15Now it was the governor’s custom each year during the Passover celebration to release one prisoner to the crowd—anyone they wanted. 16This year there was a notorious prisoner, a man named Barabbas. [The governor would release one of the Jewish prisoners during Passover as a gift from the Roman government to the Jews.] 17As the crowds gathered before Pilate’s house that morning, he asked them, “Which one do you want me to release to you—Barabbas, or Jesus who is called the Messiah?” 18(He knew very well that the religious leaders had arrested Jesus out of envy.) [Pilate was giving the people the choice. Barabbas was a notorious criminal so Pilate was thinking, well they will surely ask for Jesus to be released so that Barabbas will be punished. Pilate was trying to force others to make the right decision so that he wouldn’t have to make the uncomfortable decision. I know in my own life, I’ve noticed that I can have a tendency to avoid things that make me feel uncomfortable—even when I know it may be the right thing to do.
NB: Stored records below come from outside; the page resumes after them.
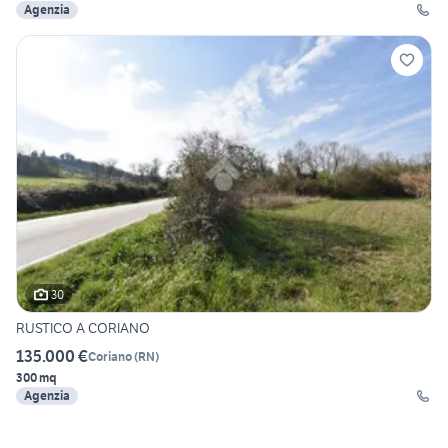
Agenzia
30
RUSTICO A CORIANO
135.000 €
Coriano
(
RN
)
300 mq
Agenzia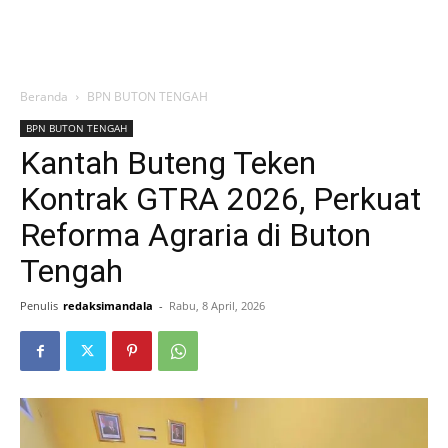
Beranda
BPN BUTON TENGAH
BPN BUTON TENGAH
Kantah Buteng Teken
Kontrak GTRA 2026, Perkuat
Reforma Agraria di Buton
Tengah
Penulis
redaksimandala
-
Rabu, 8 April, 2026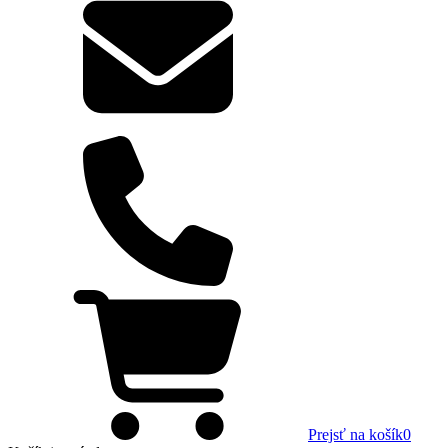
Prejsť na košík
0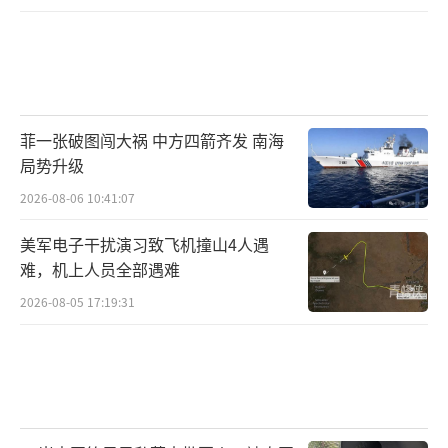
菲一张破图闯大祸 中方四箭齐发 南海
局势升级
2026-08-06 10:41:07
美军电子干扰演习致飞机撞山4人遇
难，机上人员全部遇难
2026-08-05 17:19:31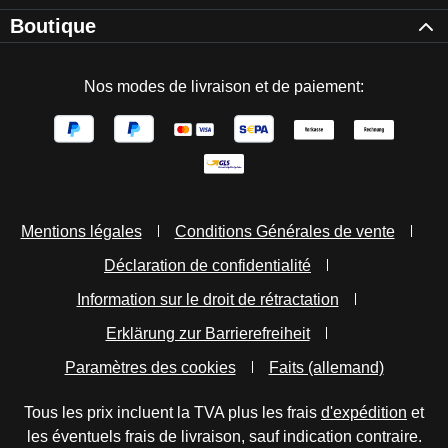
Boutique
Nos modes de livraison et de paiement:
Mentions légales
Conditions Générales de vente
Déclaration de confidentialité
Information sur le droit de rétractation
Erklärung zur Barrierefreiheit
Paramètres des cookies
Faits (allemand)
Tous les prix incluent la TVA plus les frais
d'expédition
et
les éventuels frais de livraison, sauf indication contraire.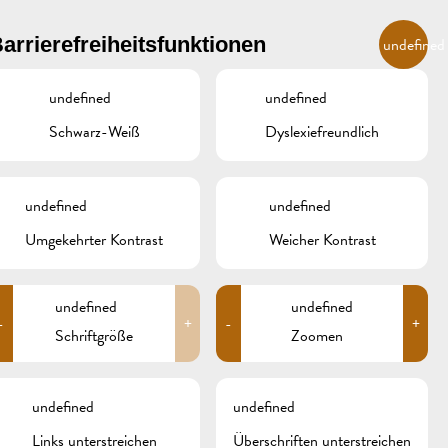
DE
arrierefreiheitsfunktionen
undefined
undefined
undefined
R
ÜBERNACHTEN UND ESSEN
GALERIE
REMICH.LU
Schwarz-Weiß
Dyslexiefreundlich
INZER
HOTELS
undefined
undefined
RESTAURANTS & CAFÉS
Umgekehrter Kontrast
Weicher Kontrast
E
CAMPCAR
undefined
undefined
-
+
-
+
Schriftgröße
Zoomen
| WANDERTOUR
undefined
undefined
Links unterstreichen
Überschriften unterstreichen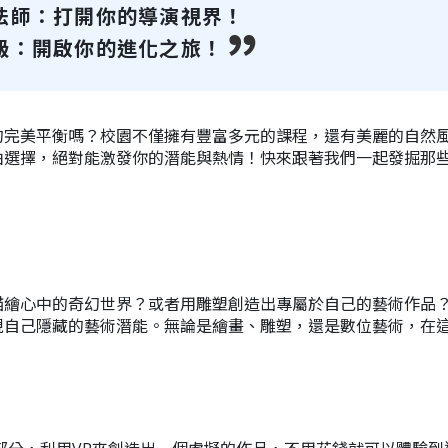
法師：打開你的導演視界！
級：開啟你的進化之旅！
的完美平衡嗎？校園不僅擁有豐富多元的課程，還有美麗的自然
由選擇，絕對能激發你的潛能與熱情！快來跟著我們一起發掘那
描繪心中的奇幻世界？或者用雕塑創造出專屬於自己的藝術作品
現自己隱藏的藝術潛能。無論是繪畫、雕塑，還是數位藝術，在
19Just then, as Pilate was sitting on the judgment seat, his wife sent him this message: “Leave that innocent man alone. I suffered through a terrible nightmare about him last night.”
20Meanwhile, the leading priests and the elders persuaded the crowd to ask for Barabbas to be released and for Jesus to be put to death. 21So the governor asked again, “Which of these two do you want me to release to you?” The crowd shouted back, “Barabbas!”
Does Pilate believe Jesus is guilty?
Why does Pilate give the people a choice if he doesn’t believe Jesus to be guilty?
What does it show us about the state of the hearts of the people that they would choose a criminal like Barabbas to be released in place of Jesus?
How is our culture different today, or is it?
What are some examples were we as a culture accept and even embrace evil because it has become popular by the majority?
What do we see about Pilate’s character?
How does God warn Pilate, and why do you think that matters?
Discuss a time when God has given a warning sign(s) in order to show how to be obedient to Him, but it was ignored.
How does God reveal these warnings to us when we are close to sin?
What are some of the barriers to Pilate listening?
What are the barriers to us listening to the voice of God?
22Pilate responded, “Then what should I do with Jesus who is called the Messiah?” They shouted back, “Crucify him!”23“Why?” Pilate demanded. “What crime has he committed?” But the mob roared even louder, “Crucify him!” 24Pilate saw that he wasn’t getting anywhere and that a riot was developing. So he sent for a bowl of water and washed his hands before the crowd, saying, “I am innocent of this man’s blood. The responsibility is yours!”
Why did the poeple reject Jesus?
Why does Pilate?
Why do people today reject Him? Discuss a time when God has given a warning sign(s) in order to show how to be obedient to Him, but it was ignored.
Is Pilate justified in His washing of his hands?
Does this eliminate His guilt before God?
Discuss a time when perhaps we’ve behaved similarly – out of a lack of courage we have dismissed sin, and did nothing to stop it when it was in our power?
25And all the people yelled back, “We will take responsibility for his death—we and our children!” 26So Pilate released Barabbas to them. He ordered Jesus flogged with a lead-tipped whip, then turned him over to the Roman soldiers to be crucified.
How are people today like the crowd at the time of Jesus?
What remorse is shown here?
What could have been done differently?
What is a situation right now where because of your lack of courage or silence the crowd continues to demand evil. Would being bold or speaking a different narrative produce a different outcome?
Think on This…
When is it right to do right? Should a person stand for righteousness whether or not the crowd listens? Should a person stand for righteousness regardless of whether it will change the outcome?